Les résultats de cette recherche montrent que si les vaccins offrent bien une protection contre l'infection et successivement la transmission du coronavirus, le variant Delta l'atténue fortement. En effet, au risque deux fois plus importants de développer une forme grave de la maladie lié au variant Delta, s'ajoute un risque également deux fois plus élevé de transmettre le virus.

Ainsi, cette étude alerte sur le fait que les bénéfices de la vaccination sur la transmission disparaissent avec le temps dans le cas du variant Delta. La probabilité qu'une personne infectée après avoir reçu le vaccin AstraZeneca transmette le virus à un contact rapproché deux semaines après est de 57%. Ce chiffre monte à 67% après trois mois... Pour comparaison, ce dernier pourcentage correspond à la probabilité qu'une personne non vaccinée propage le virus.

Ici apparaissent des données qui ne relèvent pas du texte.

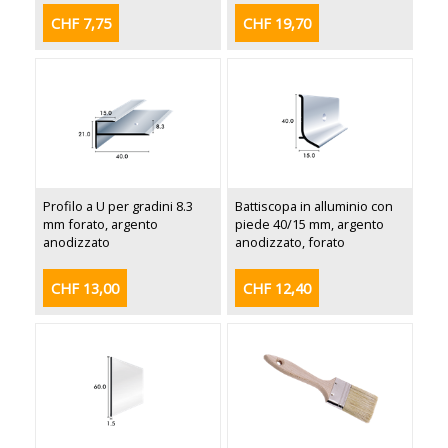
CHF 7,75
CHF 19,70
Profilo a U per gradini 8.3
Battiscopa in alluminio con
mm forato, argento
piede 40/15 mm, argento
anodizzato
anodizzato, forato
CHF 13,00
CHF 12,40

Le même constat est formulé avec les personnes ayant reçu le vaccin Pfizer/Bio&Tech : les probabilité qu'un cas contact soit infecté par une personne vaccinée infectée par le variant Delta passent ainsi de 42% à 58%.

"Il y a un changement radical avec Alpha par rapport à Delta, mais il y a aussi un changement au fil du temps", conclut le co-auteur David Eyre, épidémiologiste à l'Université d'Oxford, cité dans le Revue Nature. Il souligne ainsi l'intérêt des campagnes de rappel.